The downstairs bar area was much quieter. Jasper insisted on buying more drinks, although he had already been drinking heavily. He was wearing a handmade Italian suit with the jacket collar partly turned up at the back; his tie was askew, and stained with splashes of pasta sauce from lunch. He usually produced in me a feeling of amusement, but I was far from feeling like laughing today.

“Nice holiday in Bournemouth?” He was always fishing around for stub ends of information that he could peddle.

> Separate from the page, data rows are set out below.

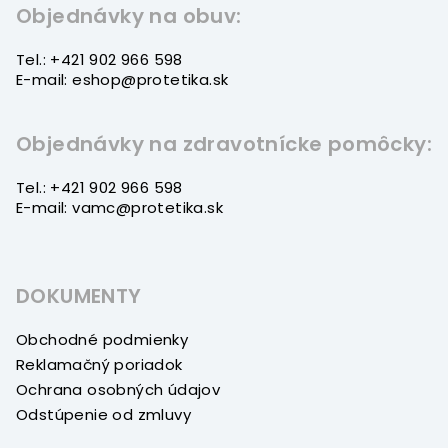
t
Objednávky na obuv:
i
Tel.: +421 902 966 598
e
E-mail: eshop@protetika.sk
Objednávky na zdravotnícke pomôcky:
Tel.: +421 902 966 598
E-mail: vamc@protetika.sk
DOKUMENTY
Obchodné podmienky
Reklamačný poriadok
Ochrana osobných údajov
Odstúpenie od zmluvy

He squeezed a slice of lemon into his drink, gnawed at the yellow pulp and sucked the rind.

I said, “What are you looking so happy about, have you just won the lottery?”

“Fat chance of that,” he said, giving a brief laugh. He threw a peanut in the air, catching it in his mouth. His face had the chiselled features of a film star; long shiny hair swept backwards over his head and struck his collar, while an artful wave fell forward across his forehead.

“You look younger every time I see you,” he said. Jasper Lockhart was a congenital liar — he told lies outside working hours.

In the world that I had left behind, forms of address among those men working together varied. There’s ‘sir’ used by those high and mighty civil servants, who do not wish to pursue any form of relationship, the ‘nickname’ used by those who have never grown up. The Christian names of friends and the surname form of address among those who think they are still at university. Only men like Jasper Lockhart are called by their full name.

“What are you doing this afternoon? Fancy a little drive down to Hampshire? I’ve just bought myself a small country place, got a couple of the dance girls coming down with me. Make up a foursome, if you like? Back in time for last orders, what you say?”

“You are living it up,” I said, “you’ve come a long way since 1998, haven’t you, Jasper?”